With only a few days left in the session, the pressure is on over education. The battlelines are pretty clear, the state legislature has been ordered by the supreme court to fund education. In their McCleary decision, the Supreme Court laid out specifically what had to be funded and that shifting the burden onto local municipalities was unfair.
Some legislators, such as Reps. Vincent Buys and Jason Overstreet, objected that the Supreme Court telling them exactly what to fund was “a constitutional crisis” and the justices are “violating the very Constitution every member of the court has sworn, by oath, to uphold. It is a crisis in which you will not prevail.” Tough talk, but will they back it up with action?
I spoke with Sen. Kevin Ranker about whether we will see legislators hauled away in handcuffs after this session. “Maybe not handcuffs, but if the Republicans don’t step up to their responsibility and fund our schools, then I could see a conflict happening. Look, if we can’t figure out how to fund education in this state, we deserve what is coming to us.”
The education proposal from the Senate Democrats involves closing tax giveaways to the oil and coal industry which should generate around $138 million, specifically for school supplies and cost of living increases for teachers. Ranker describes the budget as “a very thoughtful budget, but obviously it does not go far enough. Not nearly far enough.”

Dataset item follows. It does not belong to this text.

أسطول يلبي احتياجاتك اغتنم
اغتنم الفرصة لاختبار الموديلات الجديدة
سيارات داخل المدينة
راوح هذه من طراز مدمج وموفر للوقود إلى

Ranker also pointed out that the big bill will be in the next session. “Next year, we will need to invest two billion into education in our state to meet the needs of our children, and unless we get realistic with ourselves and have a bold, new conversation about revenue. Unless that happens, we will be failing our next generation. It is either that or we wipe out every social program, every mental health program in the state because that’s what it would take.”